新人を教える人が、まず「育成者としての自分」をつくる

 バブル崩壊後にいわゆる就職氷河期があり、部下・後輩を持った経験に乏しい上司・先輩が多くなっています。彼らは新人の扱い方に慣れていないせいか、かえって「上司たるもの」という意識が強すぎるようです。そして、必要以上にきつい言い方で指導する傾向があります。もともと指摘されることに慣れていない新人にとって、そのショックは小さくありません。それを学習してしまった新人は、自分から積極的に動くよりも、「叱られないこと」が行動の要点となります。

 支店で新人を受け持った上司・先輩はOJTのトレーナーの役割を担います。その際に重要なのは、職場での自らの振る舞い方と、新人に向き合う姿勢です。商品知識やセールストークを教えることは重要ですが、その前に形成してほしいのは「育成者としての自分」です。

 IT機器メーカーA社とその有力販売会社B社は、共同で「新人育成担当者を育成するプロジェクト」に取り組みました。新人育成担当者となる先輩営業パーソンを「ブラザー、シスター」と名付けました。プロジェクトの目標は「1年後に新人営業パーソンが一人も辞めないで戦力化していること」です。それまでは退社する新人も多く、育成がうまくいっているとは言えない状態だったのです。

 ブラザー、シスターを対象とした研修は、まったく研修らしくない研修で、テキストには解がありません。育成者としての姿は何か、新人にどういう影響を与えるかといったことを様々な角度から検討し、自らの腹に落とすまで話し合うワークショップです。それを年に数回行いました。その結果、先輩営業パーソンの新人に対する姿勢が形成され、当初の目標を達成することができたのです。

人材育成部門は、支店で教えられない営業思想を研修する

 新人はある時期から一人で顧客を訪問し始めます。今の時代の顧客は、営業パーソンに対して「言葉は優しいが、言っている中身は厳しい」という傾向があります。以前の顧客には「営業の新人を育ててやろう」という気概があり、ちょっと乱暴なことを言いながらも温かみがありました。顧客に時間の余裕があったのでしょう。それに比べて今の顧客は多忙です。相手が新人でも容赦しません。そうすると営業は「行うべきことをミスなくやって帰る」という思考にとらわれやすくなります。

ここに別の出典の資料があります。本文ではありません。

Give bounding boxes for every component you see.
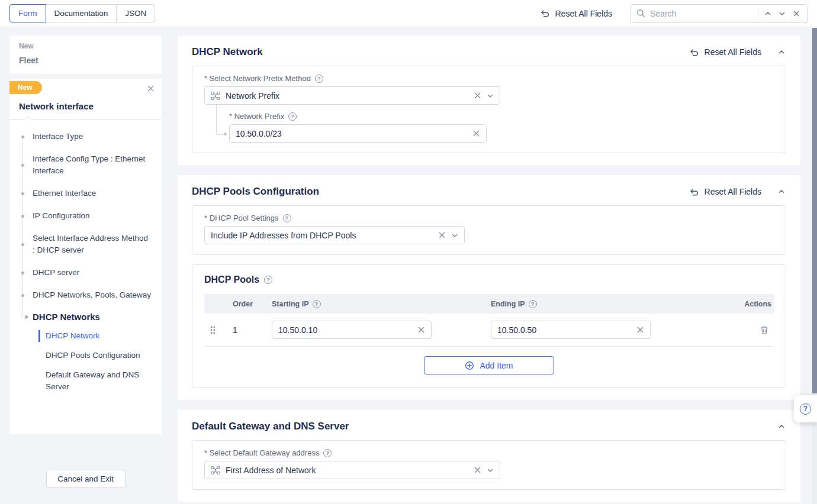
select-default-gateway-address[interactable]: First Address of Network	[204, 461, 500, 479]
panel-divider	[9, 119, 162, 120]
step-interface-config-type[interactable]: Interface Config Type : Ethernet Interfa…	[9, 153, 162, 177]
step-select-interface-address-method[interactable]: Select Interface Address Method : DHCP s…	[9, 232, 162, 256]
network-topology-icon	[211, 91, 220, 101]
search-icon	[636, 9, 645, 18]
ending-ip-input[interactable]	[497, 325, 632, 335]
step-group-dhcp-networks[interactable]: DHCP Networks	[9, 312, 162, 322]
help-icon[interactable]: ?	[264, 276, 272, 284]
group-label: DHCP Networks	[33, 312, 100, 322]
scrollbar-thumb[interactable]	[812, 28, 817, 393]
col-ending-ip: Ending IP	[491, 300, 525, 308]
step-ethernet-interface[interactable]: Ethernet Interface	[9, 188, 162, 199]
field-label-prefix-method: * Select Network Prefix Method	[204, 74, 311, 83]
delete-row-trash-icon[interactable]	[758, 324, 770, 336]
clear-icon[interactable]	[474, 466, 481, 474]
pools-table-header: Order Starting IP ? Ending IP ? Actions	[204, 294, 774, 314]
undo-icon	[689, 188, 699, 196]
reset-all-label: Reset All Fields	[555, 9, 612, 18]
search-input[interactable]	[650, 9, 753, 18]
context-kicker: New	[19, 42, 152, 50]
step-dhcp-server[interactable]: DHCP server	[9, 267, 162, 279]
search-box	[630, 4, 808, 23]
clear-icon[interactable]	[438, 231, 446, 239]
collapse-chevron-icon[interactable]	[777, 187, 786, 196]
help-icon[interactable]: ?	[313, 300, 321, 308]
panel-title: Network interface	[19, 101, 152, 111]
help-button[interactable]: ?	[794, 395, 817, 422]
help-icon[interactable]: ?	[529, 300, 537, 308]
search-close-icon[interactable]	[792, 9, 801, 18]
section-title-dhcp-pools-configuration: DHCP Pools Configuration	[192, 186, 319, 198]
section-reset-fields-button[interactable]: Reset All Fields	[689, 47, 761, 57]
substep-dhcp-pools-configuration[interactable]: DHCP Pools Configuration	[38, 350, 152, 361]
select-network-prefix-method[interactable]: Network Prefix	[204, 86, 500, 105]
main-content: DHCP Network Reset All Fields * Select	[178, 35, 800, 504]
step-ip-configuration[interactable]: IP Configuration	[9, 210, 162, 222]
field-label-default-gateway: * Select Default Gateway address	[204, 448, 319, 457]
search-prev-icon[interactable]	[763, 9, 773, 18]
help-icon: ?	[800, 403, 811, 415]
field-label-network-prefix: * Network Prefix	[229, 112, 284, 121]
plus-circle-icon	[465, 361, 474, 370]
step-interface-type[interactable]: Interface Type	[9, 131, 162, 143]
col-actions: Actions	[732, 300, 774, 308]
clear-icon[interactable]	[472, 130, 480, 137]
step-dhcp-networks-pools-gateway[interactable]: DHCP Networks, Pools, Gateway	[9, 289, 162, 301]
context-card: New Fleet	[9, 35, 162, 74]
collapse-chevron-icon[interactable]	[777, 47, 786, 57]
clear-icon[interactable]	[636, 326, 644, 334]
branch-arrow-icon	[25, 315, 28, 319]
network-prefix-input-wrap	[229, 124, 487, 143]
step-list: Interface Type Interface Config Type : E…	[9, 131, 162, 301]
undo-icon	[540, 9, 550, 18]
chevron-down-icon[interactable]	[487, 92, 494, 99]
select-dhcp-pool-settings[interactable]: Include IP Addresses from DHCP Pools	[204, 226, 465, 244]
help-icon[interactable]: ?	[288, 112, 297, 121]
network-prefix-input[interactable]	[236, 129, 468, 138]
cancel-and-exit-button[interactable]: Cancel and Exit	[46, 470, 126, 488]
pool-settings-fieldbox: * DHCP Pool Settings ? Include IP Addres…	[192, 205, 786, 255]
section-reset-fields-button[interactable]: Reset All Fields	[689, 187, 761, 196]
ending-ip-input-wrap	[491, 321, 651, 339]
nested-network-prefix-field: * Network Prefix ?	[229, 112, 774, 143]
pools-title: DHCP Pools	[204, 274, 259, 285]
help-icon[interactable]: ?	[315, 75, 323, 83]
dhcp-pools-box: DHCP Pools ? Order Starting IP ? Ending …	[192, 264, 786, 388]
scrollbar-track[interactable]	[812, 28, 817, 504]
search-next-icon[interactable]	[777, 9, 787, 18]
panel-close-icon[interactable]	[147, 85, 155, 92]
drag-handle-icon[interactable]	[204, 325, 220, 335]
section-dhcp-pools-configuration: DHCP Pools Configuration Reset All Field…	[178, 175, 800, 400]
pools-table-row: 1	[204, 314, 774, 347]
tab-form[interactable]: Form	[9, 4, 46, 22]
chevron-down-icon[interactable]	[451, 232, 458, 239]
substep-dhcp-network[interactable]: DHCP Network	[38, 330, 152, 342]
tab-json[interactable]: JSON	[116, 4, 155, 22]
tab-documentation[interactable]: Documentation	[46, 4, 117, 22]
starting-ip-input[interactable]	[278, 325, 413, 335]
clear-icon[interactable]	[417, 326, 425, 334]
view-tab-group: Form Documentation JSON	[9, 4, 155, 22]
chevron-down-icon[interactable]	[487, 467, 494, 474]
collapse-chevron-icon[interactable]	[777, 422, 786, 431]
clear-icon[interactable]	[474, 92, 481, 99]
search-divider	[758, 9, 758, 18]
section-reset-label: Reset All Fields	[705, 187, 761, 196]
add-item-button[interactable]: Add Item	[424, 356, 554, 374]
dhcp-network-fieldbox: * Select Network Prefix Method ? Network…	[192, 66, 786, 153]
add-item-label: Add Item	[480, 361, 513, 370]
row-order: 1	[233, 325, 272, 335]
context-title-fleet[interactable]: Fleet	[19, 56, 152, 65]
section-reset-label: Reset All Fields	[705, 47, 761, 57]
substep-default-gateway-dns[interactable]: Default Gateway and DNS Server	[38, 369, 152, 393]
help-icon[interactable]: ?	[283, 214, 291, 222]
sidebar: New Fleet New Network interface Interfac…	[9, 27, 162, 504]
form-nav-panel: New Network interface Interface Type Int…	[9, 79, 162, 434]
section-title-dhcp-network: DHCP Network	[192, 46, 263, 58]
help-icon[interactable]: ?	[323, 449, 332, 457]
sub-step-list: DHCP Network DHCP Pools Configuration De…	[38, 330, 152, 393]
reset-all-fields-button[interactable]: Reset All Fields	[540, 9, 612, 18]
status-badge-new: New	[9, 81, 42, 94]
section-title-default-gateway: Default Gateway and DNS Server	[192, 421, 349, 432]
select-value: First Address of Network	[226, 466, 468, 475]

 もう一つの傾向は、「とにかく売ればいい」という数字ありきの、偏った価値観です。支店は目標を追う世界なので、そこでは数字を挙げることを徹底して教えられます。現在は景気もかんばしくないため、支店はとくにその傾向が強くなっています。

 営業の目的とは本来「主体性を持って顧客に貢献すること」です。売り上げはその結果です。そのためには「関心を持って顧客を理解し、顧客からも理解されること」が不可欠なのです。「三つ子の魂、百まで」と言われますが、5年後、10年後と太く正しい営業に育ってもらうために、1年目にその考え方を植え付けておく必要があります。ところが現状では支店でそういったことを効果的に教えられません。それこそ集合研修の役割となってきています。

 金融関連のC社では「営業テクニックを早く教えすぎない」という考え方のもと、年に数回の新人営業研修が行われます。入社して2、3カ月が過ぎたころから、営業の本質を考えさせるセッションを始めます。たとえば、模擬的に顧客体験をすることによって、「理解されたときの喜び」と「理解されなかったときのストレス」を知ります。そのような体験から「顧客を理解することの大切さ」に気づかせます。また、「顧客にどうなっていただきたいか」をイメージするトレーニングにより、自分が提案するべきことを明確にします。これらは数字から離れた研修所だからこそできる学習です。